What really unites and exemplifies politicians of various hues are double standards. Bihar chief minister Nitish Kumar dropped the company of his old friend-turned-foe-turned-friend Laloo Prasad and his children because he was fighting corruption. The BJP welcomed Nitish Kumar back into the National Democratic Alliance because it, again, is fiercely fighting corruption. So, they ought to be natural allies and obviously have to come together for the greater good of our great nation.
Around the same time, another party in another corner of the country too is getting rewired to join the NDA. The All India Anna Dravida Munnetra Kazhagam swears by its late lamented leader, J. Jayalalitha, which is fine because that is how politics works in this country. And hero or heroine worship is almost theology in Tamil Nadu. But the problem is, like Laloo Prasad, the AIADMK icon Jayalalitha too is a rarity among Indian politicians: she too was convicted by the courts, in fact, by the highest court in the country. A conviction means a lot in corruption cases because, first of all, it is nearly impossible for overworked, underpaid and under-skilled prosecutors to prove any case against powerful politicians defended by a battery of the best and the most expensive Indian lawyers. Then, a top politician never touches money.

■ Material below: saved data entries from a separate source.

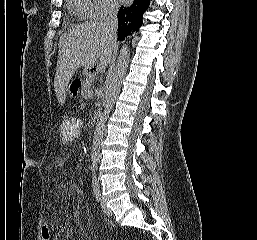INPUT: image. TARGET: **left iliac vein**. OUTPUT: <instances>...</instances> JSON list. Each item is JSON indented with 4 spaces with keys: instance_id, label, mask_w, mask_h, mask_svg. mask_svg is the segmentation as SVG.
Instances as JSON below:
<instances>
[{
    "instance_id": "1",
    "label": "left iliac vein",
    "mask_w": 257,
    "mask_h": 240,
    "mask_svg": "<svg viewBox=\"0 0 257 240\" xmlns=\"http://www.w3.org/2000/svg\"><path fill=\"white\" fill-rule=\"evenodd\" d=\"M101 209L106 216H111L112 215L111 210L107 207V205H106V203L104 202L103 199H101Z\"/></svg>"
}]
</instances>
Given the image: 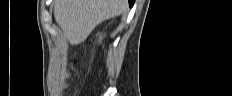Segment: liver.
Here are the masks:
<instances>
[{
  "label": "liver",
  "instance_id": "obj_1",
  "mask_svg": "<svg viewBox=\"0 0 232 96\" xmlns=\"http://www.w3.org/2000/svg\"><path fill=\"white\" fill-rule=\"evenodd\" d=\"M128 0H55L54 17L70 44L83 42L101 22L124 13Z\"/></svg>",
  "mask_w": 232,
  "mask_h": 96
}]
</instances>
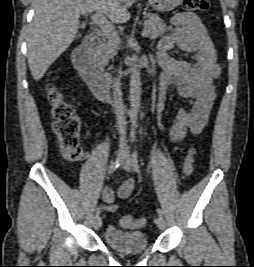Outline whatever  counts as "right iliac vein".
Here are the masks:
<instances>
[{"instance_id":"63e3f726","label":"right iliac vein","mask_w":254,"mask_h":267,"mask_svg":"<svg viewBox=\"0 0 254 267\" xmlns=\"http://www.w3.org/2000/svg\"><path fill=\"white\" fill-rule=\"evenodd\" d=\"M122 152H123L122 149L118 150V152H117V159H120L121 158ZM101 226H102V219L98 215V216H96L93 219V227H94V229L99 230L101 228Z\"/></svg>"}]
</instances>
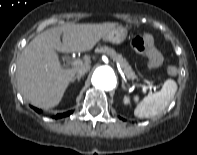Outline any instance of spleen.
Wrapping results in <instances>:
<instances>
[{
    "label": "spleen",
    "instance_id": "1",
    "mask_svg": "<svg viewBox=\"0 0 197 155\" xmlns=\"http://www.w3.org/2000/svg\"><path fill=\"white\" fill-rule=\"evenodd\" d=\"M177 91V84L174 80L168 79L164 82L160 91L147 95L139 101L138 96L133 100L137 104L134 115L138 118H150L162 112L171 102Z\"/></svg>",
    "mask_w": 197,
    "mask_h": 155
}]
</instances>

So, the conviction against the AIADMK leader and her aide Sasikala Natarajan are big achievements for the prosecution and for all those who want a clean society and probity in public life. Then, the BJP, which claims to be fighting corruption in Bihar, is anxiously waiting to embrace the AIADMK in Tamil Nadu. Even if chief minister Edappady K. Palanisamy abandons Sasikala, the taint of corruption will remain intact. What Tamil Nadu now wants is a new idiom in public life, a new kind of politics that goes beyond the rhetoric of linguistic chauvinism. But the BJP seems set to turn TN only saffron, not clean.
The so-called Left politicians often are the worst hypocrites. They will do anything to be in power and could even quote German philosophers to justify the greed for an assembly seat. In power, they show their true colours. The distance between AKG Bhawan on Bhai Vir Singh Marg, Delhi, and AKG Centre on A. Raghavan Road in Thiruvananthapuram can only be measured in terms of hubris of power. Last week, the Marxist chief minister of Kerala asked a group of journalists who had gathered at a hotel to cover a political meeting to “get out”. It was a significant meeting between the chief minister, CPI(M) state secretary and BJP-RSS leaders over the frequent CPI(M)-RSS clashes and the latest murder of an RSS leader.
The murder of the RSS activist had rocked Parliament and was national news. The CPI(M)-RSS meeting was big and the visual media journalists were merely doing their job: shooting the visuals of the leaders walking into the meeting hall at the Mascot Hotel. Even if the CM had not wanted his voters to see him shaking hands or sharing a joke with the Sangh parivar, he could have asked the camera persons to leave or could have waited till they had left. No, he had to shout “get out.” After all, these cameramen from Malayalam news TV channels (many of them broke) are just poorly paid workers doing a difficult job, jostling among friends and colleagues for a better shot. Last week we celebrated Kerala becoming India’s richest state and this week we lament the leader’s outburst.